Introduction to Prodigy Recipes
The Prodigy Recipes project is a repository hosted on GitHub by the team at Explosion.ai. This collection offers a set of customizable scripts (recipes) intended for use with Prodigy, a tool designed for annotating text, images, and other types of data. To utilize these recipes, users must have a valid license for Prodigy, which can be purchased on their official website.
Purpose and Usage
Prodigy is a scriptable tool which means users can fine-tune it according to their needs. The Prodigy Recipes repository enhances this flexibility by providing a base set of scripts that users can directly employ or modify to develop custom annotation workflows.
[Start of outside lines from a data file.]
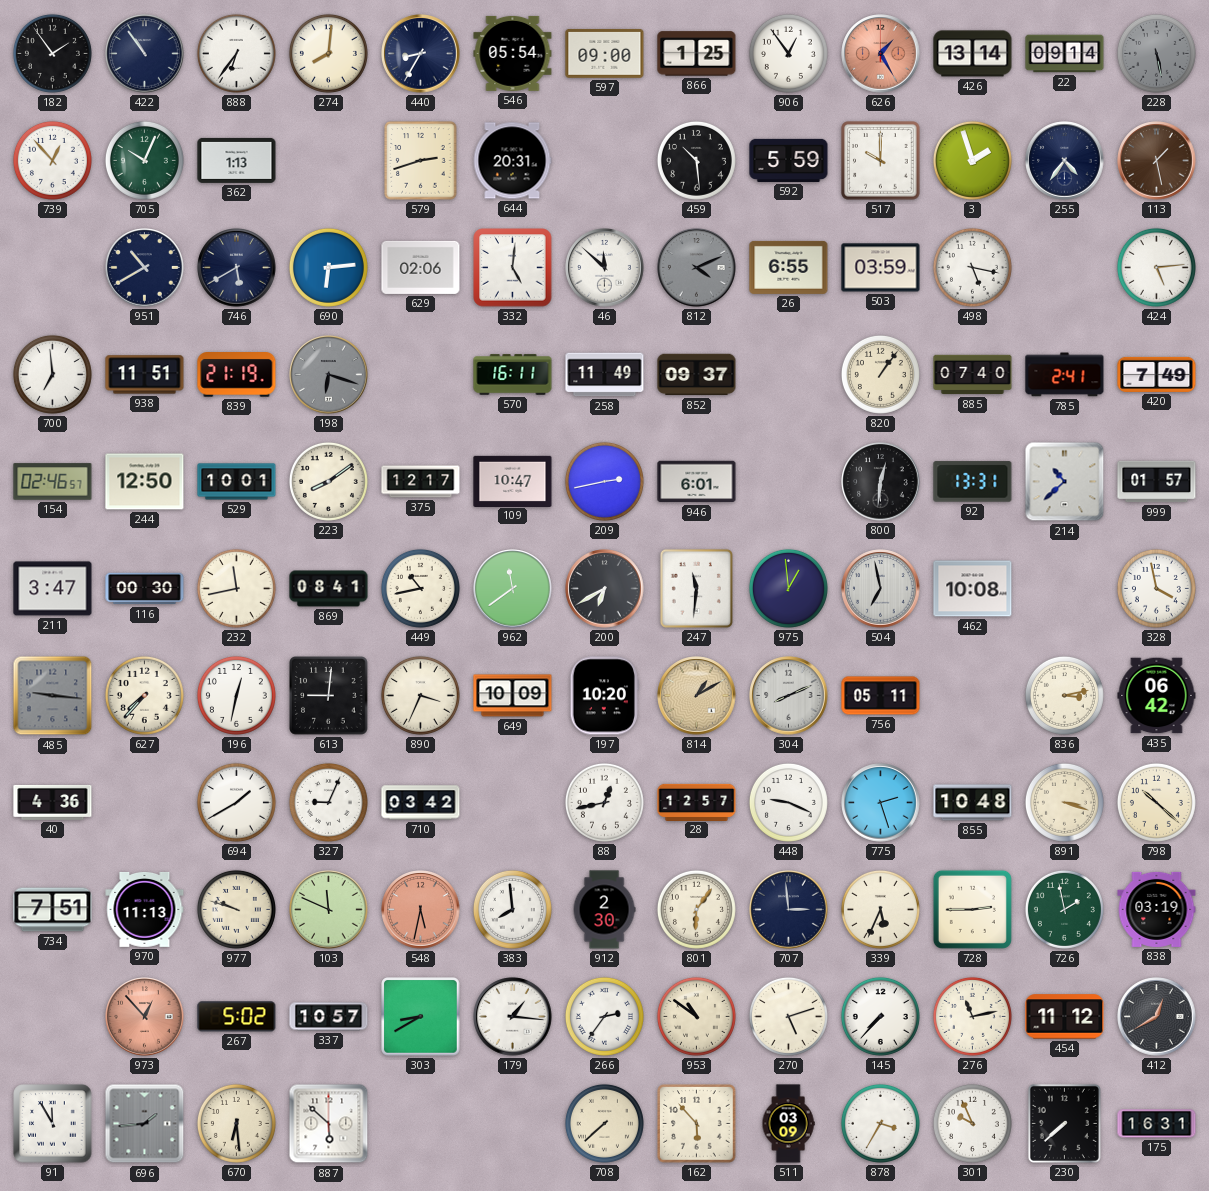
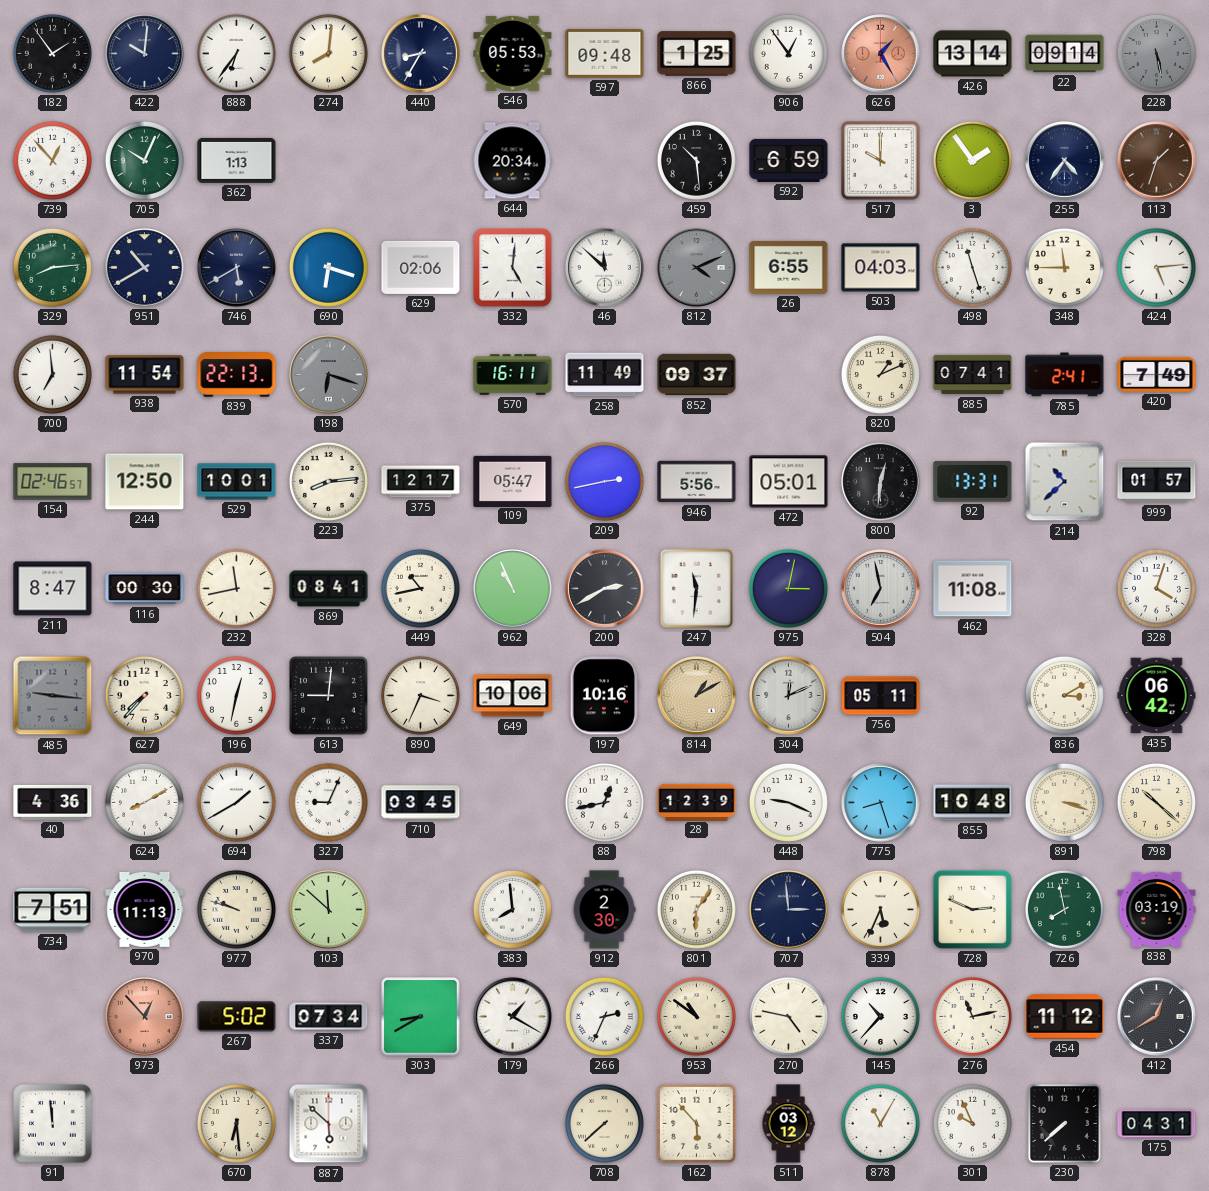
422: 10:54 -> 10:01
546: 05:54 -> 05:53
597: 09:00 -> 09:48
579: 2:42 -> none
644: 20:31 -> 20:34
592: 5:59 -> 6:59
3: 1:57 -> 1:54
113: 1:28 -> 1:33
329: none -> 8:14
690: 6:14 -> 6:18
503: 03:59 -> 04:03
498: 5:17 -> 11:27
348: none -> 11:45
938: 11:51 -> 11:54
839: 21:19 -> 22:13
820: 1:06 -> 1:11
885: 07:40 -> 07:41
223: 8:09 -> 8:14
109: 10:47 -> 05:47
946: 6:01 -> 5:56
472: none -> 05:01
211: 3:47 -> 8:47
962: 11:39 -> 10:56
200: 6:40 -> 2:40
975: 12:59 -> 3:02
462: 10:08 -> 11:08
328: 3:58 -> 4:03
649: 10:09 -> 10:06
197: 10:20 -> 10:16
304: 8:11 -> 12:11
836: 3:13 -> 3:10
624: none -> 8:10
710: 03:42 -> 03:45
28: 12:57 -> 12:39
775: 2:27 -> 8:27
103: 11:49 -> 11:52
548: 5:32 -> none
728: 2:45 -> 2:49
726: 1:58 -> 7:58
337: 10:57 -> 07:34
179: 1:16 -> 1:20
266: 2:36 -> 2:34
270: 5:12 -> 4:47
145: 7:37 -> 10:37
91: 11:55 -> 11:59
696: 1:44 -> none
511: 03:09 -> 03:12
878: 3:35 -> 11:05
175: 16:31 -> 04:31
To run Prodigy, users generally execute the command from their terminal, and custom scripts can be passed using specific arguments. For instance, using the -F
argument allows the user to refer to a custom recipe file. A typical command might look like this:
python -m prodigy ner.teach your_dataset en_core_web_sm ./data.jsonl --label PERSON -F prodigy-recipes/ner/ner_teach.py
Users are encouraged to experiment with the code, such as swapping out functions, applying different sorting methods, or introducing new filters to tailor the annotation process.
Key Features—Recipes Overview
The repository includes a variety of recipe scripts categorized primarily into Named Entity Recognition, Text Classification, Terminology, Image Annotation, and other unique tasks.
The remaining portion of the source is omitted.